Therapeutic targeting of autophagy is currently an available option to treat several pathological conditions ranging from cancer to neurodegenerative, inflammatory, infectious, and metabolic diseases. Our findings suggest that drugs stimulating autophagy might be effective in both primary and secondary hyperammonemias. Food and Drug Administration-approved drugs or nutritional supplements known as autophagy inducers are available for use in humans. However, the choice of the optimal autophagy activator for hyperammonemia must take into consideration potential pitfalls related to target specificity and undesired side effects. For example, sodium valproate and metformin are known autophagy inducers but they are also associated with reduced N-acetylglutamate production and lactic acidosis, respectively, 2 undesirable effects in inborn errors of metabolism. Conversely, pharmacological inhibition of autophagy by chloroquine or hydroxychloroquine, either alone or in combination with other drugs, are used as an anti-cancer therapy and might affect ammonia detoxification.

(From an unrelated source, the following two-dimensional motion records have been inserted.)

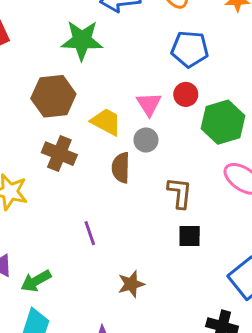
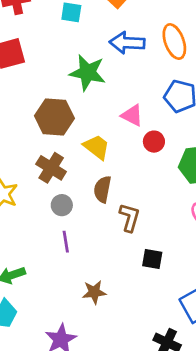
red circle: (186, 94) -> (154, 142), moved
pink triangle: (149, 104) -> (132, 115), moved, turned -40
gray circle: (146, 140) -> (62, 205), moved
brown L-shape: (180, 193) -> (130, 217), moved

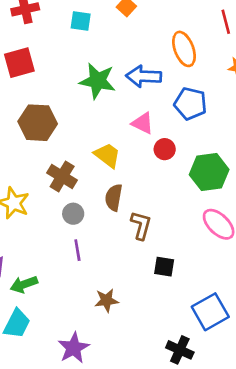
blue arrow: (127, 43) -> (144, 76), moved
brown hexagon: (54, 117) -> (38, 123), moved

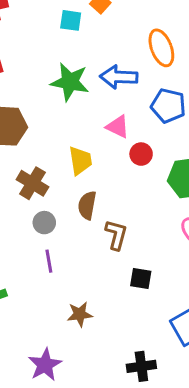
cyan square: (81, 21) -> (71, 20), moved
yellow trapezoid: (107, 155) -> (80, 161), turned 44
black cross: (180, 350) -> (141, 366), moved, turned -32

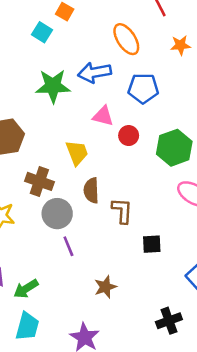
cyan square: (71, 20) -> (42, 32), turned 36
gray circle: (44, 223) -> (57, 214), size x1.5

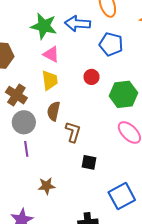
pink triangle: (103, 116) -> (51, 54), moved

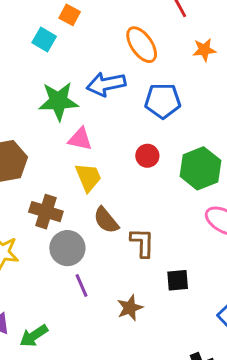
brown semicircle: (54, 111) -> (106, 220), turned -36
brown star: (46, 186) -> (130, 308), moved

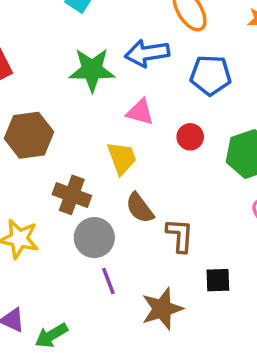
pink triangle: (80, 139) -> (140, 112), moved
brown star: (130, 308) -> (162, 309), size x1.4

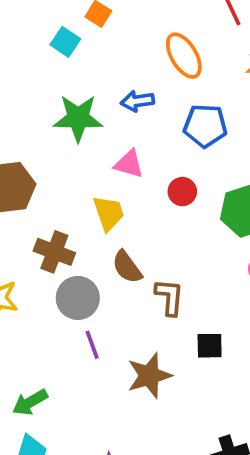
blue arrow: (147, 53) -> (137, 101), size x0.7

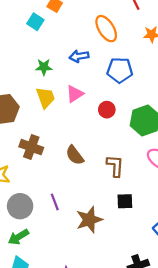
green star: (78, 118) -> (44, 67), size x0.6
pink triangle: (129, 164) -> (75, 94), turned -48
yellow trapezoid: (109, 213) -> (45, 98), moved
brown L-shape: (169, 297) -> (115, 166), moved
gray circle: (78, 298) -> (20, 206), moved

In summary, our study suggests the novel concept that hepatic autophagy potentiates ureagenesis by providing key urea cycle intermediates and ATP under both acute and chronic hyperammonemia. The enhancement of hepatic autophagy has potential for therapy of both inherited and acquired causes of hyperammonemia.
Disclosure of potential conflicts of interest
No potential conflict of interest was reported by the authors.